This strikes me as correct and more widely applicable. Whether you agree with them or not, the success of campaigns by the likes of the Living Wage Foundation, Migration Watch and the Campaign for Real Ale (CAMRA) testifies to the power of single‑issue focus (or perhaps monomania in some cases).

As a generalist, I’m grateful for single‑issue specialists – both the internal and external authors of our reports and, more broadly, those whose outside ideas we can adopt. For example, in our own work on planning reform – the topic of Yglesias’s article – we integrate ideas from specialists beyond our domain: Samuel Hughes and Ben Southwood on Street Votes; Paul Cheshire on the Green Belt; Ant Breach on change‑of‑use rules; and Tim Leunig on land auctions.Our added value is to make the case through the lens of entrepreneurship and to build a coalition of entrepreneurs who back these reforms.

I often quote the 33rd US president – “It is amazing what you can accomplish if you do not care who gets the credit” – especially when another organisation claims credit for something we’ve helped to make happen. But the truth is that we’re all part of an ecosystem that relies on coalitions to bring about the change we want to see in the world.

📈 Eamonn Ives, Research Director

For the last two weeks, there’s been a sentence from the latest chapter in Jason Crawford’s peerless Techno-Humanist Manifesto that I’ve struggled to shake from my head:

“[A]nnual growth rates in world GDP were less than a hundredth of a percent in the stone age, a fraction of a percent in the agricultural age, and single-digit percentage points in the industrial age. If this pattern continues, a fourth age would eventually produce sustained double-digit growth, meaning a world economy doubling time measured in years.”

If past performance is any guide, future economic revolutions will arrive faster than the last. We may now be at a point where people alive today could live through multiple eras in a single lifetime.

There are no prizes for guessing which technology is poised to usher in the next such one. Just as steam powered our transition from an agrarian to an industrial economy, artificial intelligence may do the same for cognitive work – potentially propelling us towards unimaginable levels of prosperity, as autonomous robots relieve us of countless tasks and AI helps unravel the mysteries of the universe.

Given the speed of recent AI breakthroughs, it’s easy to assume that its continuing advance is inevitable. But that would be a mistake. Every epoch defining technology has had to contend with political constraints and public scepticism – and these are forces that no model, no matter how advanced, can necessarily navigate alone.

We should expect plenty of ‘Red Flag Acts’ which curtail AI deployment in sensitive areas like autonomous vehicles, healthcare or criminal justice. And don’t forget – even centuries after agricultural mechanisation began, large parts of the world’s farming industry would be disappointingly familiar to our ancestors. The diffusion of innovation is seldom as smooth or swift as we might wish.

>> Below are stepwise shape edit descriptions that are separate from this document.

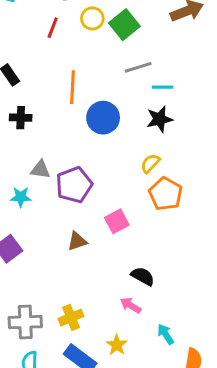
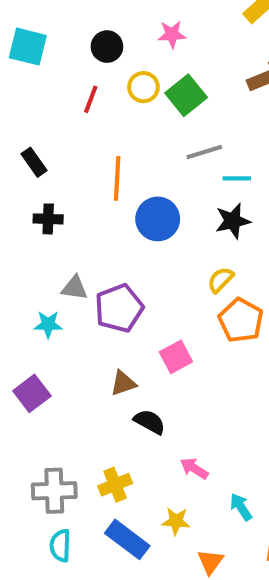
black semicircle: (143, 276) -> (150, 422), moved
yellow star: (117, 345) -> (176, 521), turned -30

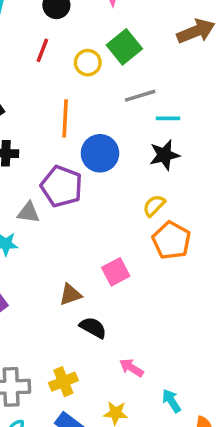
yellow circle: (143, 87) -> (88, 63), moved
purple pentagon: (119, 308) -> (62, 186), moved, turned -30

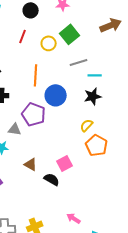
brown triangle: (70, 294) -> (31, 164), moved, turned 48
black semicircle: (93, 328) -> (52, 179), moved

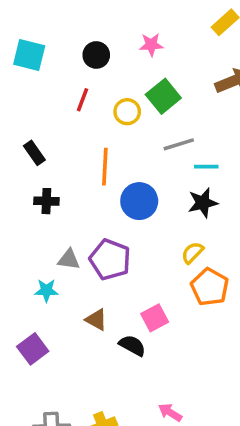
purple pentagon: (34, 114) -> (110, 260), moved

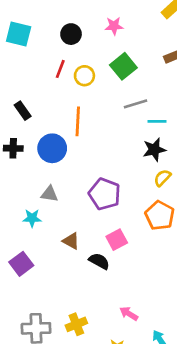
yellow circle: (127, 112) -> (84, 76), moved
black cross: (46, 201) -> (13, 148), moved
blue circle: (139, 201) -> (52, 148), moved
yellow semicircle: (192, 253) -> (162, 178), moved
purple pentagon: (110, 260) -> (105, 194), moved

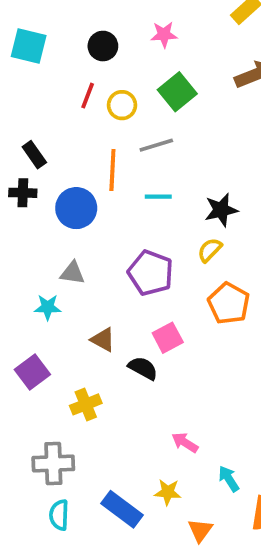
gray line: (136, 104) -> (156, 145), moved
cyan line: (157, 121) -> (158, 197), moved
black cross: (13, 148) -> (23, 193), moved
yellow semicircle: (162, 178) -> (210, 250), moved
yellow cross: (76, 324) -> (86, 404), moved

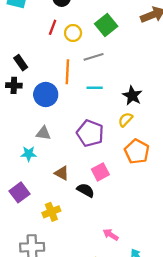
black star: (221, 210) -> (132, 96), turned -30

For all its transformative potential, AI’s impact will depend not just on computational power, but also conventional politics. Unless we grapple with that fact, the future may unfold more slowly – and unevenly – than many anticipate.

Need for Speed

This week started a day early for us, with Hannah Prevett in The Sunday Times kicking off a flurry of media coverage for Full Speed Ahead, our latest report that probes how Britain can upgrade its network of startup support programmes.

As our Patron, Steve Rigby, writes in his foreword for the report:

“The problem is not a lack of public money. Each year, local and central government backs hundreds of incubators, accelerators and regional growth hubs. What is missing is coherence. Too much funding is awarded on short grant cycles with scant evaluation, leading to a long tail of well-intentioned but underperforming programmes.”

We conclude the report with four requests. First, the creation of a taxonomy and accreditation scheme for support programmes, tying public funding eligibility to minimum standards. Second, the adoption of a dual-track assessment that captures both company performance and entrepreneurs’ development.

Third, we’d like to see short-term grants replaced with 3-5 year outcome-linked support plus rolling reviews and bridging finance. And fourth, we’d like to see demand-led funding vouchers piloted, redeemable with accredited providers.

In essence, we want to put the interests of the founder front and centre. As Anastasia argues over on our Substack, the way we measure success is central to this:

“As impressive as charts showing ‘total investment raised by alumni’ may look, they only reveal which companies were visible at the end, not whether the support system helped people progress as individual entrepreneurs. Founders often move through multiple programmes, so attribution blurs and long-term capability building disappears from view. Adding the entrepreneur as an additional unit of analysis and tracking progression over time – skills gained, roles taken, ventures started or joined – and linking those trajectories back to the support they used, would shed more light on what works.”

This is how entrepreneurial ecosystems learn and improve:

“It then becomes easier to check how the funnel is behaving: are enough founders with the right competencies emerging at pre-seed? Are they progressing to seed and Series A on schedule? Where are they stalling? What kind of intervention helps them move again? Getting clarity on questions like these would be invaluable for a better understanding of progression, and enable adjustments to support accordingly.”

But here, we should tread carefully. As Goodhart's Law and Campbell’s Law remind us: “When a measure becomes a target, it ceases to be a good measure.” In other words, if we focus too narrowly on metrics like investment raised or survival rates as proxies for impact, we risk distorting behaviours and overlooking what really matters: long-term entrepreneurial development.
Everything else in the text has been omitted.